• [TRY IT]
The required answer is a copy of each line in the entries below that includes "clock".

Structured page parsing data
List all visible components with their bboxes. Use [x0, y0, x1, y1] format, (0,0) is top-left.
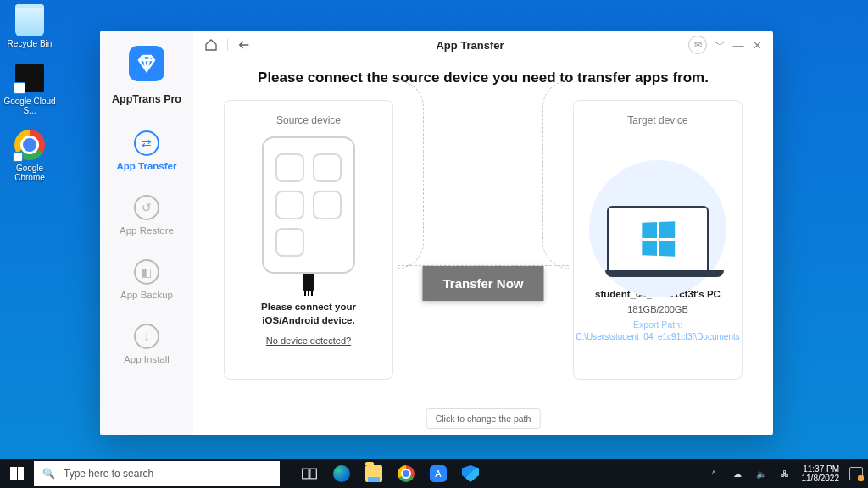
tray-network-icon[interactable]: 🖧 [778, 467, 792, 480]
taskbar-tray: ＾ ☁ 🔈 🖧 11:37 PM 11/8/2022 [707, 464, 869, 484]
tray-onedrive-icon[interactable]: ☁ [731, 467, 744, 480]
taskbar-app-explorer[interactable] [358, 459, 390, 488]
windows-logo-icon [642, 221, 675, 257]
minimize-button[interactable]: — [732, 39, 744, 51]
desktop-icon-recycle-bin[interactable]: Recycle Bin [3, 3, 56, 49]
source-message: Please connect your iOS/Android device. [233, 301, 384, 327]
app-brand: AppTrans Pro [112, 93, 181, 105]
taskbar-app-chrome[interactable] [390, 459, 422, 488]
sidebar-item-install[interactable]: ↓ App Install [124, 324, 170, 364]
title-bar: App Transfer ✉ ﹀ — ✕ [193, 30, 773, 59]
sidebar-item-label: App Restore [120, 225, 174, 236]
chrome-icon [398, 465, 415, 482]
taskbar-search[interactable]: 🔍 Type here to search [34, 461, 280, 486]
tray-chevron-icon[interactable]: ＾ [707, 467, 721, 480]
clock-time: 11:37 PM [803, 464, 839, 474]
menu-button[interactable]: ﹀ [714, 39, 726, 51]
transfer-now-button[interactable]: Transfer Now [422, 266, 543, 301]
target-storage: 181GB/200GB [627, 304, 688, 314]
laptop-icon [605, 206, 710, 277]
recycle-bin-icon [13, 3, 47, 37]
target-device-card: Target device student_04_e1c91cf3f's PC … [573, 100, 743, 380]
sidebar-item-restore[interactable]: ↺ App Restore [120, 195, 174, 236]
edge-icon [333, 465, 350, 482]
apptrans-icon: A [430, 465, 447, 482]
device-row: Source device Please connect your iOS/An… [193, 86, 773, 435]
taskbar-app-taskview[interactable] [293, 459, 326, 488]
transfer-icon: ⇄ [134, 130, 159, 156]
install-icon: ↓ [134, 324, 159, 349]
notifications-button[interactable] [849, 467, 863, 480]
home-button[interactable] [203, 37, 219, 53]
sidebar-item-label: App Install [124, 354, 170, 364]
taskbar-clock[interactable]: 11:37 PM 11/8/2022 [802, 464, 840, 484]
taskbar: 🔍 Type here to search A ＾ ☁ 🔈 🖧 11:37 PM… [0, 459, 868, 488]
path-tooltip: Click to change the path [426, 408, 541, 429]
sidebar: AppTrans Pro ⇄ App Transfer ↺ App Restor… [100, 30, 193, 435]
search-placeholder: Type here to search [64, 468, 153, 480]
desktop-icons: Recycle Bin Google Cloud S... Google Chr… [3, 3, 56, 183]
source-title: Source device [276, 114, 341, 126]
desktop-icon-chrome[interactable]: Google Chrome [3, 128, 56, 183]
phone-icon [262, 136, 355, 274]
main-pane: App Transfer ✉ ﹀ — ✕ Please connect the … [193, 30, 773, 435]
tray-volume-icon[interactable]: 🔈 [754, 467, 768, 480]
desktop-icon-google-cloud[interactable]: Google Cloud S... [3, 61, 56, 116]
back-button[interactable] [236, 37, 252, 53]
close-button[interactable]: ✕ [751, 39, 763, 51]
source-device-card: Source device Please connect your iOS/An… [224, 100, 393, 380]
explorer-icon [365, 465, 382, 482]
sidebar-item-backup[interactable]: ◧ App Backup [120, 259, 173, 300]
shortcut-icon [13, 61, 47, 95]
taskbar-apps: A [293, 459, 487, 488]
sidebar-item-label: App Transfer [117, 161, 177, 171]
taskbar-app-apptrans[interactable]: A [422, 459, 454, 488]
export-path-label: Export Path: [633, 319, 682, 330]
app-logo-icon [129, 46, 164, 81]
sidebar-nav: ⇄ App Transfer ↺ App Restore ◧ App Backu… [103, 130, 190, 364]
chrome-icon [13, 128, 47, 162]
clock-date: 11/8/2022 [802, 474, 840, 484]
page-title: App Transfer [260, 39, 680, 52]
sidebar-item-label: App Backup [120, 290, 173, 300]
no-device-link[interactable]: No device detected? [266, 336, 351, 346]
separator [227, 39, 228, 51]
shield-icon [462, 465, 479, 482]
taskbar-app-edge[interactable] [326, 459, 358, 488]
backup-icon: ◧ [134, 259, 159, 285]
desktop-icon-label: Google Chrome [3, 164, 56, 183]
desktop-icon-label: Recycle Bin [8, 39, 53, 49]
start-button[interactable] [0, 459, 34, 488]
svg-rect-0 [303, 469, 309, 479]
search-icon: 🔍 [42, 468, 55, 480]
headline: Please connect the source device you nee… [193, 69, 773, 86]
feedback-button[interactable]: ✉ [688, 36, 707, 54]
target-title: Target device [627, 114, 687, 126]
restore-icon: ↺ [134, 195, 159, 220]
desktop-icon-label: Google Cloud S... [3, 97, 56, 116]
sidebar-item-transfer[interactable]: ⇄ App Transfer [117, 130, 177, 171]
export-path-link[interactable]: C:\Users\student_04_e1c91cf3f\Documents [576, 331, 739, 342]
svg-rect-1 [310, 469, 317, 479]
usb-icon [303, 272, 314, 291]
app-window: AppTrans Pro ⇄ App Transfer ↺ App Restor… [100, 30, 773, 435]
taskbar-app-security[interactable] [454, 459, 487, 488]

• [WRITTEN RESPONSE]
clock-time: 11:37 PM [803, 464, 839, 474]
taskbar-clock[interactable]: 11:37 PM 11/8/2022 [802, 464, 840, 484]
clock-date: 11/8/2022 [802, 474, 840, 484]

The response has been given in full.